Sungguh aku benar-benar akan mengazabnya dengan azab yang keras atau
benar-benar menyembelihnya kecuali jika benar-benar dia datang kepadaku dengan
alasan yang terang". Maka tidak lama kemudian (datanglah hud-hud), lalu ia
berkata: "Aku telah mengetahui sesuatu yang kamu belum mengetahuinya; dan
kubawa kepadamu dari negeri Saba suatu berita penting yang diyakini.
Sesungguhnya aku menjumpai seorang wanita yang memerintah mereka, dan dia dianugerahi
segala sesuatu serta mempunyai singgasana yang besar. Aku mendapati dia dan
kaumnya menyembah matahari, selain Allah; dan syaitan telah menjadikan mereka
memandang indah perbuatan-perbuatan mereka lalu menghalangi mereka dari jalan
(Allah), sehingga mereka tidak dapat petunjuk, agar mereka tidak menyembah
Allah yang mengeluarkan apa yang terpendam di langit dan di bumi dan yang
mengetahui apa yang kamu sembunyikan dan apa yang kamu nyatakan. Allah, tiada
Tuhan yang disembah kecuali Dia, Tuhan yang mempunyai 'Arsy yang besar".

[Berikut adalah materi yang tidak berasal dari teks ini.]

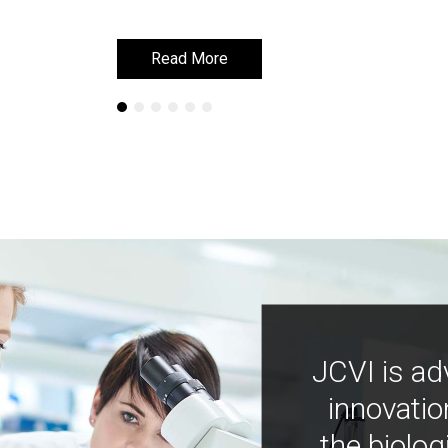
Read More
Read More
JCVI is ad
innovatio
the biolog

Berkata Sulaiman: "Akan Kami lihat, apa kamu benar, ataukah kamu Termasuk
orang-orang yang berdusta. Pergilah dengan (membawa) suratku ini, lalu jatuhkan
kepada mereka, kemudian berpalinglah dari mereka, lalu perhatikanlah apa yang
mereka bicarakan". Berkata ia
(Balqis): "Hai pembesar-pembesar, Sesungguhnya telah dijatuhkan kepadaku
sebuah surat yang mulia. Sesungguhnya
surat itu, dari Sulaiman dan Sesungguhnya (isi)nya: "Dengan menyebut nama
Allah yang Maha Pemurah lagi Maha Penyayang. Bahwa janganlah kamu sekalian Berlaku
sombong terhadapku dan datanglah kepadaku sebagai orang-orang yang berserah
diri". Berkata dia (Balqis): "Hai Para pembesar berilah aku
pertimbangan dalam urusanku (ini) aku tidak pernah memutuskan sesuatu persoalan
sebelum kamu berada dalam majelis(ku)". Mereka menjawab: "Kita adalah
orang-orang yang memiliki kekuatan dan (juga) memiliki keberanian yang sangat
(dalam peperangan), dan keputusan berada ditanganmu: Maka pertimbangkanlah apa
yang akan kamu perintahkan". Dia berkata: "Sesungguhnya raja-raja
apabila memasuki suatu negeri, niscaya mereka membinasakannya, dan menjadikan
penduduknya yang mulia jadi hina; dan demikian pulalah yang akan mereka
perbuat. Dan sesungguhnya aku akan mengirim utusan kepada mereka dengan
(membawa) hadiah, dan (aku akan) menunggu apa yang akan dibawa kembali oleh
utusan-utusan itu". Maka tatkala utusan itu sampai kepada Sulaiman,
Sulaiman berkata: "Apakah (patut) kamu menyogok aku dengan harta? Maka apa
yang diberikan Allah kepadaku lebih baik daripada apa yang diberikan-Nya
kepadamu; tetapi kamu merasa bangga dengan hadiahmu. Kembalilah kepada mereka
sungguh kami akan mendatangi mereka dengan balatentara yang mereka tidak kuasa melawannya,
dan pasti kami akan mengusir mereka dari negeri itu (Saba) dengan terhina dan
mereka menjadi (tawanan-tawanan) yang hina dina". Berkata Sulaiman:
"Hai pembesar-pembesar, siapakah di antara kamu sekalian yang sanggup
membawa singgasananya kepadaku sebelum mereka datang kepadaku sebagai
orang-orang yang berserah diri". Berkata 'Ifrit (yang cerdik) dari
golongan jin: "Aku akan datang kepadamu dengan membawa singgsana itu
kepadamu sebelum kamu berdiri dari tempat dudukmu; Sesungguhnya aku benar-benar
kuat untuk membawanya lagi dapat dipercaya". Berkatalah seorang yang
mempunyai ilmu dari AI Kitab: "Aku akan membawa singgasana itu kepadamu
sebelum matamu berkedip". Maka tatkala Sulaiman melihat singgasana itu
terletak di hadapannya, ia pun berkata: "Ini Termasuk karunia Tuhanku
untuk mencoba aku Apakah aku bersyukur atau mengingkari (akan nikmat-Nya). dan
Barangsiapa yang bersyukur maka Sesungguhnya dia bersyukur untuk (kebaikan)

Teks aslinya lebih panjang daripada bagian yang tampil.